→ Exercise objective: Copy every record exactly, leaving the pictures out.

Segment Start: Data

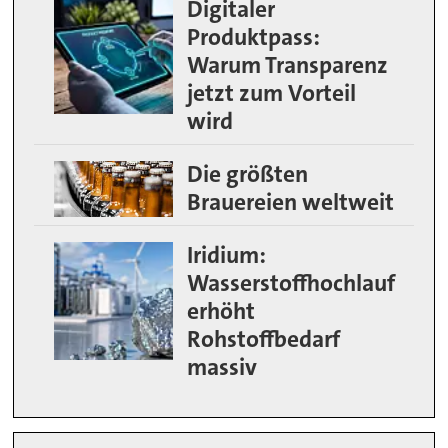
Digitaler
Produktpass:
Warum Transparenz
jetzt zum Vorteil
wird
Die größten
Brauereien weltweit
Iridium:
Wasserstoffhochlauf
erhöht
Rohstoffbedarf
massiv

Segment End: Data

→ Finished exercise:
Digitaler
Produktpass:
Warum Transparenz
jetzt zum Vorteil
wird
Die größten
Brauereien weltweit
Iridium:
Wasserstoffhochlauf
erhöht
Rohstoffbedarf
massiv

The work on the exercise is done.